• EXERCISE DESCRIPTION: Word for word, restate the entries below and exclude every image.

Saved data entries:
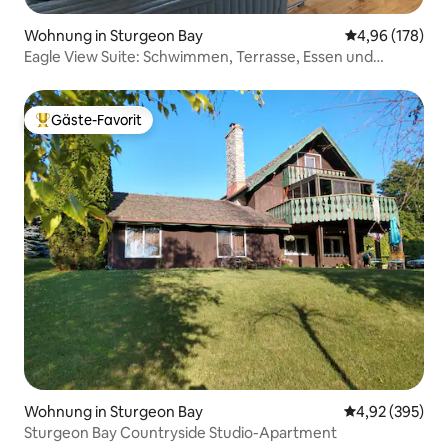
Wohnung in Sturgeon Bay
Durchschnittli
4,96 (178)
Eagle View Suite: Schwimmen, Terrasse, Essen und
Einkaufen
Gäste-Favorit
Beliebter Gäste-Favorit.
Wohnung in Sturgeon Bay
Durchschnittli
4,92 (395)
Sturgeon Bay Countryside Studio-Apartment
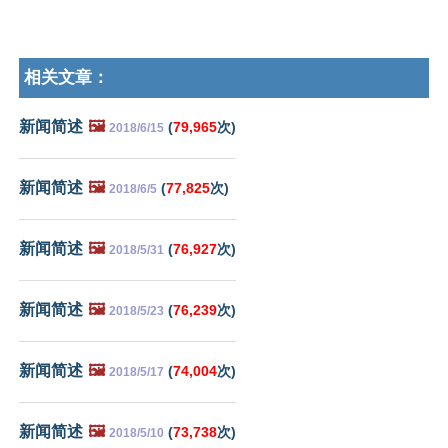
相关文章：
新闻简述
🖼️
(
79,965
次)
2018/6/15
新闻简述
🖼️
(
77,825
次)
2018/6/5
新闻简述
🖼️
(
76,927
次)
2018/5/31
新闻简述
🖼️
(
76,239
次)
2018/5/23
新闻简述
🖼️
(
74,004
次)
2018/5/17
新闻简述
🖼️
(
73,738
次)
2018/5/10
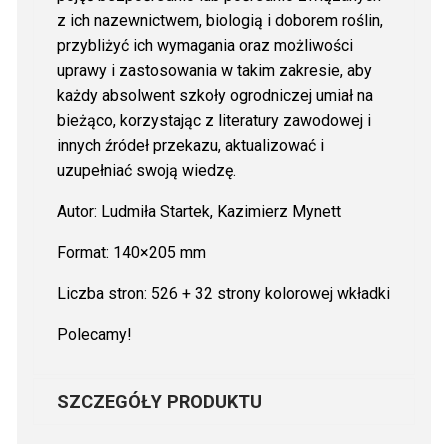
z ich nazewnictwem, biologią i doborem roślin,
przybliżyć ich wymagania oraz możliwości
uprawy i zastosowania w takim zakresie, aby
każdy absolwent szkoły ogrodniczej umiał na
bieżąco, korzystając z literatury zawodowej i
innych źródeł przekazu, aktualizować i
uzupełniać swoją wiedzę.
Autor: Ludmiła Startek, Kazimierz Mynett
Format: 140×205 mm
Liczba stron: 526 + 32 strony kolorowej wkładki
Polecamy!
SZCZEGÓŁY PRODUKTU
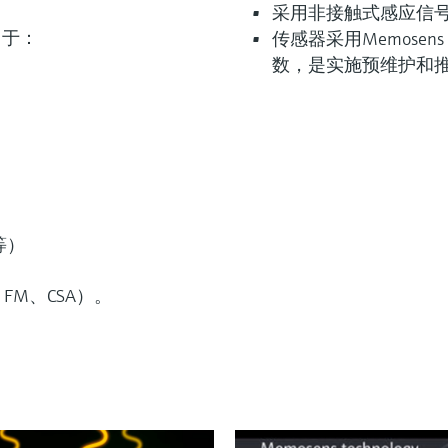
采用非接触式感应信号
用于：
传感器采用Memosen
数，是实施预维护和推进
等）
FM、CSA）。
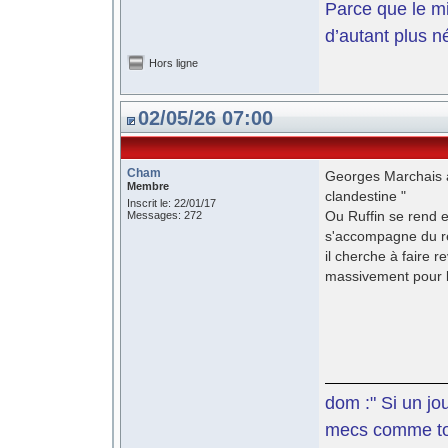
Parce que le mil
d’autant plus n
Hors ligne
02/05/26 07:00
Cham
Georges Marchais ava
Membre
clandestine "
Inscrit le: 22/01/17
Ou Ruffin se rend e
Messages: 272
s'accompagne du re
il cherche à faire 
massivement pour 
dom :" Si un jo
mecs comme toi 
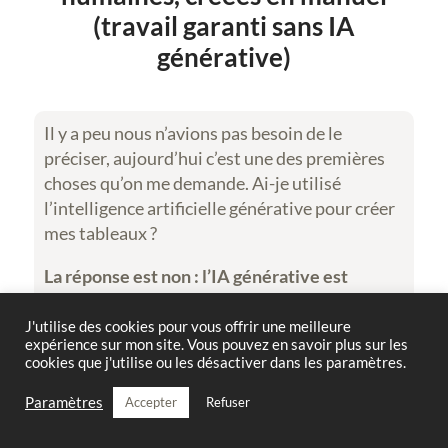
(travail garanti sans IA
générative)
Il y a peu nous n’avions pas besoin de le
préciser, aujourd’hui c’est une des premières
choses qu’on me demande. Ai-je utilisé
l’intelligence artificielle générative pour créer
mes tableaux ?
La réponse est non :
l’IA générative est
totalement exclue de mon processus créatif
,
je refuse de l’utiliser afin de préserver ma
J'utilise des cookies pour vous offrir une meilleure
expérience sur mon site. Vous pouvez en savoir plus sur les
créativité et l’authenticité de mes œuvres. Je
cookies que j'utilise ou les désactiver dans les paramètres.
trace chaque forme avec mes petite mains
humaines, puis je les colore une à une, et enfin
Paramètres
Accepter
Refuser
j’en aligne les sommets, toujours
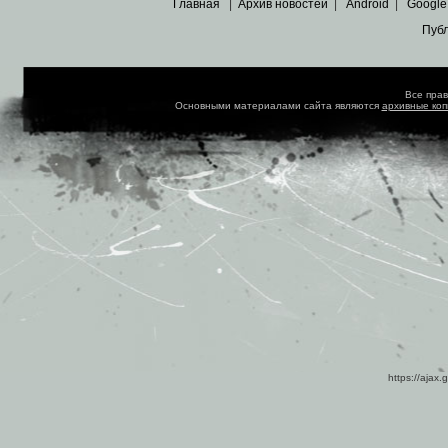
Главная
|
Архив новостей
|
Android
|
Google
Пуб
Все пра
Основными материалами сайта являются
архивные ко
https://ajax.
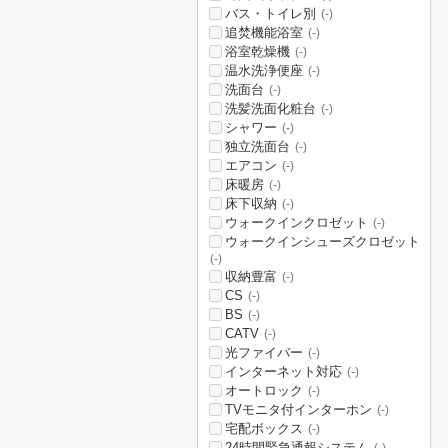
バス・トイレ別
(-)
追焚機能浴室
(-)
浴室乾燥機
(-)
温水洗浄便座
(-)
洗面台
(-)
洗髪洗面化粧台
(-)
シャワー
(-)
独立洗面台
(-)
エアコン
(-)
床暖房
(-)
床下収納
(-)
ウォークインクロゼット
(-)
ウォークインシューズクロゼット
(-)
収納豊富
(-)
CS
(-)
BS
(-)
CATV
(-)
光ファイバー
(-)
インターネット対応
(-)
オートロック
(-)
TVモニタ付インターホン
(-)
宅配ボックス
(-)
24時間緊急通報システム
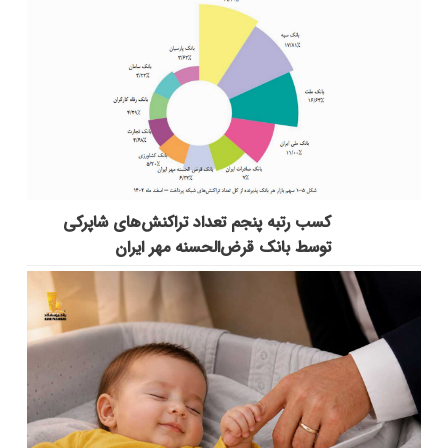
کسب رتبه پنجم تعداد تراکنش‌های شاپرکی
توسط بانک قرض‌الحسنه مهر ایران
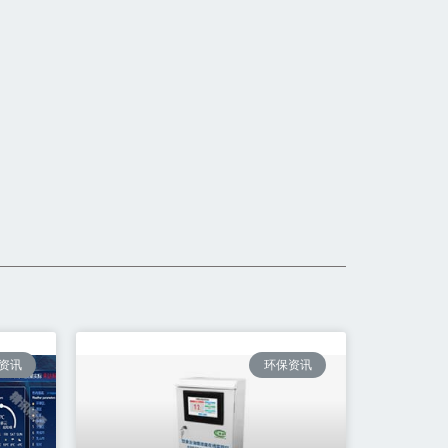
资讯
环保资讯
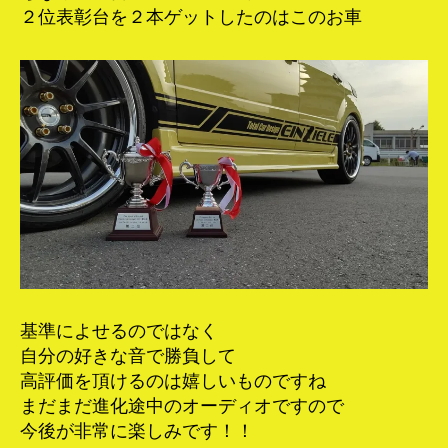
２位表彰台を２本ゲットしたのはこのお車
基準によせるのではなく
自分の好きな音で勝負して
高評価を頂けるのは嬉しいものですね
まだまだ進化途中のオーディオですので
今後が非常に楽しみです！！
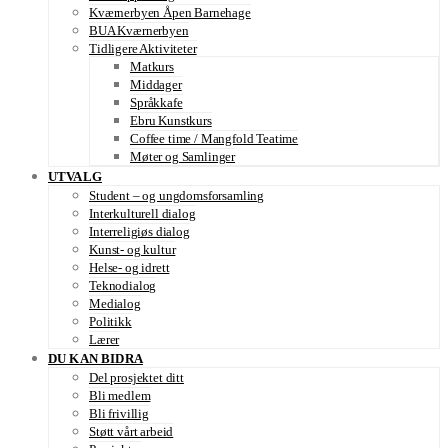
Kværnerbyen Åpen Barnehage
BUA Kværnerbyen
Tidligere Aktiviteter
Matkurs
Middager
Språkkafe
Ebru Kunstkurs
Coffee time / Mangfold Teatime
Møter og Samlinger
UTVALG
Student – og ungdomsforsamling
Interkulturell dialog
Interreligiøs dialog
Kunst- og kultur
Helse- og idrett
Teknodialog
Medialog
Politikk
Lærer
DU KAN BIDRA
Del prosjektet ditt
Bli medlem
Bli frivillig
Støtt vårt arbeid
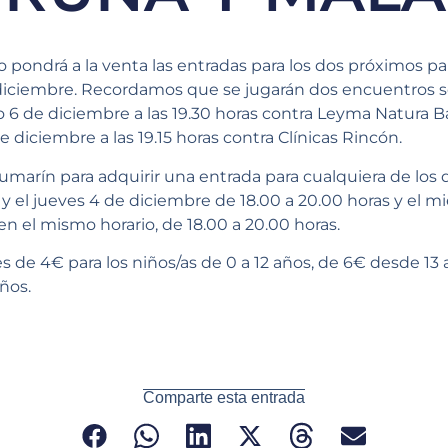
 pondrá a la venta las entradas para los dos próximos pa
e diciembre. Recordamos que se jugarán dos encuentros s
o 6 de diciembre a las 19.30 horas contra Leyma Natura 
diciembre a las 19.15 horas contra Clínicas Rincón.
Pumarín para adquirir una entrada para cualquiera de los d
y el jueves 4 de diciembre de 18.00 a 20.00 horas y el m
en el mismo horario, de 18.00 a 20.00 horas.
es de 4€ para los niños/as de 0 a 12 años, de 6€ desde 13 a
años.
Comparte esta entrada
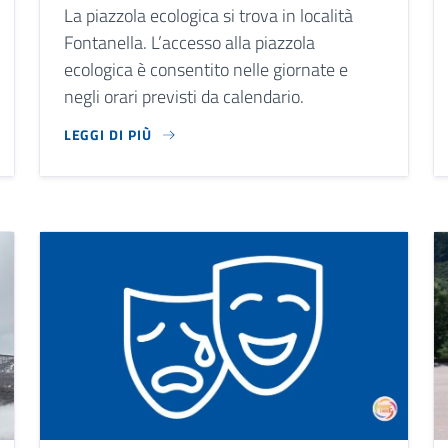
La piazzola ecologica si trova in località
Fontanella. L’accesso alla piazzola
ecologica è consentito nelle giornate e
negli orari previsti da calendario.
LEGGI DI PIÙ
E ATTIVITÀ CHE COMPRENDONO SERVIZI DI RECAPITO, LOGISTICA
LA PIAZZOLA ECOLOGICA SI TROVA IN LOCALITÀ FONTAN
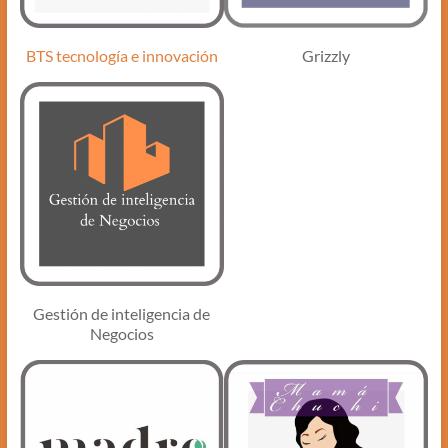
Grizzly
BTS tecnología e innovación
Gestión de inteligencia de
Negocios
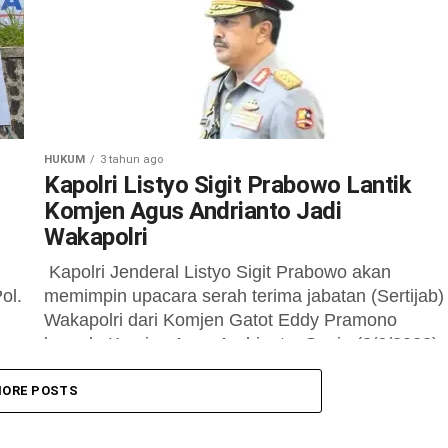
HUKUM
3 tahun ago
Kapolri Listyo Sigit Prabowo Lantik
Komjen Agus Andrianto Jadi
Wakapolri
Kapolri Jenderal Listyo Sigit Prabowo akan
ol.
memimpin upacara serah terima jabatan (Sertijab)
Wakapolri dari Komjen Gatot Eddy Pramono
kepada Komjen Agus Andrianto, Senin (3/6/2023).
“Pak Kapolri...
ORE POSTS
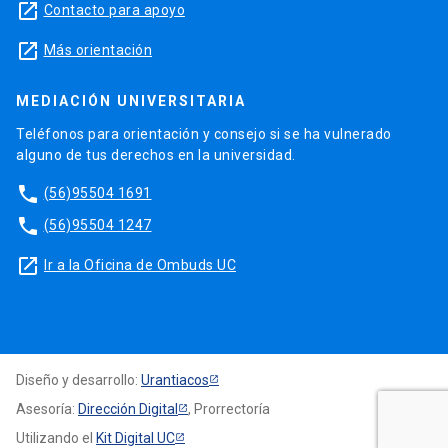
launch
Contacto para apoyo
launch
Más orientación
MEDIACIÓN UNIVERSITARIA
Teléfonos para orientación y consejo si se ha vulnerado
alguno de tus derechos en la universidad.
phone
(56)95504 1691
phone
(56)95504 1247
launch
Ir a la Oficina de Ombuds UC
Diseño y desarrollo:
Urantiacos
Asesoría:
Dirección Digital
, Prorrectoría
Utilizando el
Kit Digital UC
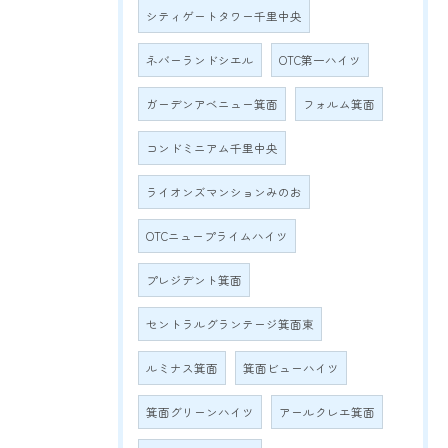
シティゲートタワー千里中央
ネバーランドシエル
OTC第一ハイツ
ガーデンアベニュー箕面
フォルム箕面
コンドミニアム千里中央
ライオンズマンションみのお
OTCニュープライムハイツ
プレジデント箕面
セントラルグランテージ箕面東
ルミナス箕面
箕面ビューハイツ
箕面グリーンハイツ
アールクレエ箕面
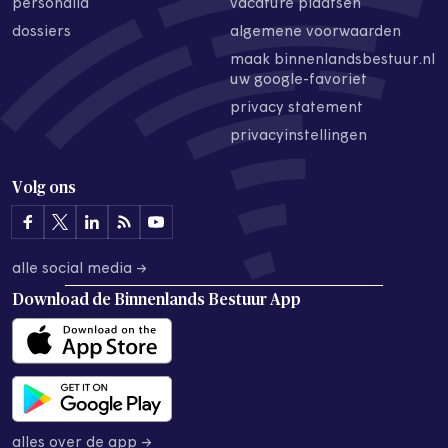
personalia
vacature plaatsen
dossiers
algemene voorwaarden
maak binnenlandsbestuur.nl
uw google-favoriet
privacy statement
privacyinstellingen
Volg ons
alle social media →
Download de
Binnenlands Bestuur App
alles over de app →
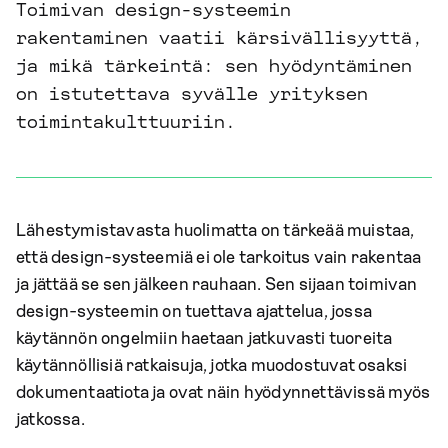
Toimivan design-systeemin
rakentaminen vaatii kärsivällisyyttä,
ja mikä tärkeintä: sen hyödyntäminen
on istutettava syvälle yrityksen
toimintakulttuuriin.
Lähestymistavasta huolimatta on tärkeää muistaa,
että design-systeemiä ei ole tarkoitus vain rakentaa
ja jättää se sen jälkeen rauhaan. Sen sijaan toimivan
design-systeemin on tuettava ajattelua, jossa
käytännön ongelmiin haetaan jatkuvasti tuoreita
käytännöllisiä ratkaisuja, jotka muodostuvat osaksi
dokumentaatiota ja ovat näin hyödynnettävissä myös
jatkossa.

• ANSWER TO THIS TASK:
Wohnung in Sturgeon Bay
Durchschnittli
4,96 (178)
Eagle View Suite: Schwimmen, Terrasse, Essen und
Einkaufen
Gäste-Favorit
Beliebter Gäste-Favorit.
Wohnung in Sturgeon Bay
Durchschnittli
4,92 (395)
Sturgeon Bay Countryside Studio-Apartment
相关文章：
新闻简述
🖼️
(
79,965
次)
2018/6/15
新闻简述
🖼️
(
77,825
次)
2018/6/5
新闻简述
🖼️
(
76,927
次)
2018/5/31
新闻简述
🖼️
(
76,239
次)
2018/5/23
新闻简述
🖼️
(
74,004
次)
2018/5/17
新闻简述
🖼️
(
73,738
次)
2018/5/10
z ich nazewnictwem, biologią i doborem roślin,
przybliżyć ich wymagania oraz możliwości
uprawy i zastosowania w takim zakresie, aby
każdy absolwent szkoły ogrodniczej umiał na
bieżąco, korzystając z literatury zawodowej i
innych źródeł przekazu, aktualizować i
uzupełniać swoją wiedzę.
Autor: Ludmiła Startek, Kazimierz Mynett
Format: 140×205 mm
Liczba stron: 526 + 32 strony kolorowej wkładki
Polecamy!
SZCZEGÓŁY PRODUKTU
采用非接触式感应信号
用于：
传感器采用Memosen
数，是实施预维护和推进
等）
FM、CSA）。
Parce que le mil
d’autant plus n
Hors ligne
02/05/26 07:00
Cham
Georges Marchais ava
Membre
clandestine "
Inscrit le: 22/01/17
Ou Ruffin se rend e
Messages: 272
s'accompagne du re
il cherche à faire 
massivement pour 
dom :" Si un jo
mecs comme toi 
(travail garanti sans IA
générative)
Il y a peu nous n’avions pas besoin de le
préciser, aujourd’hui c’est une des premières
choses qu’on me demande. Ai-je utilisé
l’intelligence artificielle générative pour créer
mes tableaux ?
La réponse est non :
l’IA générative est
totalement exclue de mon processus créatif
,
je refuse de l’utiliser afin de préserver ma
J'utilise des cookies pour vous offrir une meilleure
expérience sur mon site. Vous pouvez en savoir plus sur les
créativité et l’authenticité de mes œuvres. Je
cookies que j'utilise ou les désactiver dans les paramètres.
trace chaque forme avec mes petite mains
humaines, puis je les colore une à une, et enfin
Paramètres
Accepter
Refuser
j’en aligne les sommets, toujours
Главная
|
Архив новостей
|
Android
|
Google
Пуб
Все пра
Основными материалами сайта являются
архивные ко
https://ajax.
バス・トイレ別
(-)
追焚機能浴室
(-)
浴室乾燥機
(-)
温水洗浄便座
(-)
洗面台
(-)
洗髪洗面化粧台
(-)
シャワー
(-)
独立洗面台
(-)
エアコン
(-)
床暖房
(-)
床下収納
(-)
ウォークインクロゼット
(-)
ウォークインシューズクロゼット
(-)
収納豊富
(-)
CS
(-)
BS
(-)
CATV
(-)
光ファイバー
(-)
インターネット対応
(-)
オートロック
(-)
TVモニタ付インターホン
(-)
宅配ボックス
(-)
24時間緊急通報システム
کسب رتبه پنجم تعداد تراکنش‌های شاپرکی
توسط بانک قرض‌الحسنه مهر ایران
资讯
环保资讯
２位表彰台を２本ゲットしたのはこのお車
基準によせるのではなく
自分の好きな音で勝負して
高評価を頂けるのは嬉しいものですね
まだまだ進化途中のオーディオですので
今後が非常に楽しみです！！
Kværnerbyen Åpen Barnehage
BUA Kværnerbyen
Tidligere Aktiviteter
Matkurs
Middager
Språkkafe
Ebru Kunstkurs
Coffee time / Mangfold Teatime
Møter og Samlinger
UTVALG
Student – og ungdomsforsamling
Interkulturell dialog
Interreligiøs dialog
Kunst- og kultur
Helse- og idrett
Teknodialog
Medialog
Politikk
Lærer
DU KAN BIDRA
Del prosjektet ditt
Bli medlem
Bli frivillig
Støtt vårt arbeid
 pondrá a la venta las entradas para los dos próximos pa
e diciembre. Recordamos que se jugarán dos encuentros s
o 6 de diciembre a las 19.30 horas contra Leyma Natura 
diciembre a las 19.15 horas contra Clínicas Rincón.
Pumarín para adquirir una entrada para cualquiera de los d
y el jueves 4 de diciembre de 18.00 a 20.00 horas y el m
en el mismo horario, de 18.00 a 20.00 horas.
es de 4€ para los niños/as de 0 a 12 años, de 6€ desde 13 a
años.
Comparte esta entrada
La piazzola ecologica si trova in località
Fontanella. L’accesso alla piazzola
ecologica è consentito nelle giornate e
negli orari previsti da calendario.
LEGGI DI PIÙ
E ATTIVITÀ CHE COMPRENDONO SERVIZI DI RECAPITO, LOGISTICA
LA PIAZZOLA ECOLOGICA SI TROVA IN LOCALITÀ FONTAN
Grizzly
BTS tecnología e innovación
Gestión de inteligencia de
Negocios
HUKUM
3 tahun ago
Kapolri Listyo Sigit Prabowo Lantik
Komjen Agus Andrianto Jadi
Wakapolri
Kapolri Jenderal Listyo Sigit Prabowo akan
ol.
memimpin upacara serah terima jabatan (Sertijab)
Wakapolri dari Komjen Gatot Eddy Pramono
kepada Komjen Agus Andrianto, Senin (3/6/2023).
“Pak Kapolri...
ORE POSTS
launch
Contacto para apoyo
launch
Más orientación
MEDIACIÓN UNIVERSITARIA
Teléfonos para orientación y consejo si se ha vulnerado
alguno de tus derechos en la universidad.
phone
(56)95504 1691
phone
(56)95504 1247
launch
Ir a la Oficina de Ombuds UC
Diseño y desarrollo:
Urantiacos
Asesoría:
Dirección Digital
, Prorrectoría
Utilizando el
Kit Digital UC
シティゲートタワー千里中央
ネバーランドシエル
OTC第一ハイツ
ガーデンアベニュー箕面
フォルム箕面
コンドミニアム千里中央
ライオンズマンションみのお
OTCニュープライムハイツ
プレジデント箕面
セントラルグランテージ箕面東
ルミナス箕面
箕面ビューハイツ
箕面グリーンハイツ
アールクレエ箕面
personalia
vacature plaatsen
dossiers
algemene voorwaarden
maak binnenlandsbestuur.nl
uw google-favoriet
privacy statement
privacyinstellingen
Volg ons
alle social media →
Download de
Binnenlands Bestuur App
alles over de app →
Toimivan design-systeemin
rakentaminen vaatii kärsivällisyyttä,
ja mikä tärkeintä: sen hyödyntäminen
on istutettava syvälle yrityksen
toimintakulttuuriin.
Lähestymistavasta huolimatta on tärkeää muistaa,
että design-systeemiä ei ole tarkoitus vain rakentaa
ja jättää se sen jälkeen rauhaan. Sen sijaan toimivan
design-systeemin on tuettava ajattelua, jossa
käytännön ongelmiin haetaan jatkuvasti tuoreita
käytännöllisiä ratkaisuja, jotka muodostuvat osaksi
dokumentaatiota ja ovat näin hyödynnettävissä myös
jatkossa.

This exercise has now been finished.